Ecco un’altra vittima della «pulizia etnica» a danno dei cattolici compiuta da miliziani rojos nella Spagna del 1936. Questo era un contadino e padre di famiglia. José Farragud Girbés era nato ad Algemesí nel 1887 e nel 1914 si era sposato con Josefa Borrás Borrás. I due avevano avuto otto figli. Lui era un uomo da comunione quotidiana e, malgrado l’umiltà del suo mestiere, molto attivo nell’associazionismo cattolico.

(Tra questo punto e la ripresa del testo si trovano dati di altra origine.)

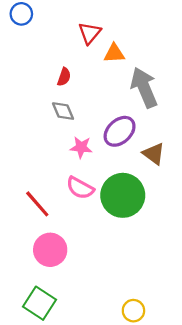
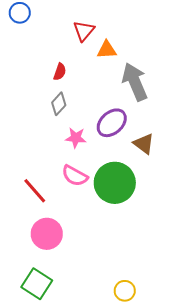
gray diamond: (63, 111) -> (59, 104), turned 65

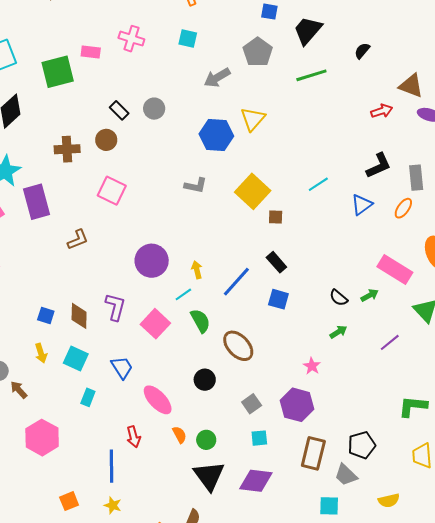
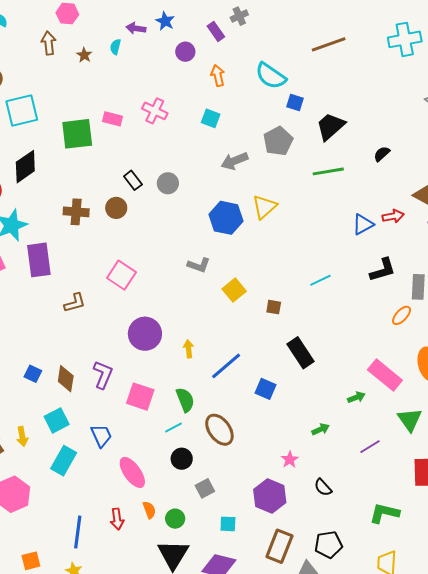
pink square: (112, 191) -> (121, 275), moved
yellow square: (253, 191) -> (234, 290), moved, size x0.7
blue triangle: (362, 205) -> (363, 224), moved
black rectangle: (276, 262) -> (300, 353), moved, size x1.4
cyan line: (183, 294) -> (173, 427), moved
black semicircle: (339, 298) -> (323, 487), moved
pink square: (155, 324) -> (140, 397), turned -32
yellow arrow: (41, 353) -> (22, 437), moved
cyan square: (76, 358) -> (57, 420), turned 30
cyan rectangle: (88, 397) -> (64, 461), size x1.6
gray square: (252, 404) -> (205, 488), moved
red arrow: (133, 437) -> (117, 519), moved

Era tesserato nell’Azione Cattolica e faceva parte del Sindacato degli Operai Cattolici. Ma gli «operai» non sono tutti uguali. Degni di appartenere al famoso e storico «movimento operaio» sono solo quelli che votano e militano a sinistra. Altrimenti non sono più «lavoratori» ma traditori, crumiri, nemici del popolo e di classe, meritevoli solo di essere cancellati dalla faccia della terra. Fu per tale motivo che questo cinquantenne fu arrestato e tenuto in carcere per due mesi, sempre con la prospettiva, ogni giorno, di essere passato per le armi. E infatti così accadde. Lo portarono ad Alcira e lo fucilarono mentre gridava «Viva Cristo Re!». Chi vide testimoniò poi che il contadino e padre di famiglia aveva perdonato apertamente i suoi uccisori. Facendo loro vedere come muore un credente.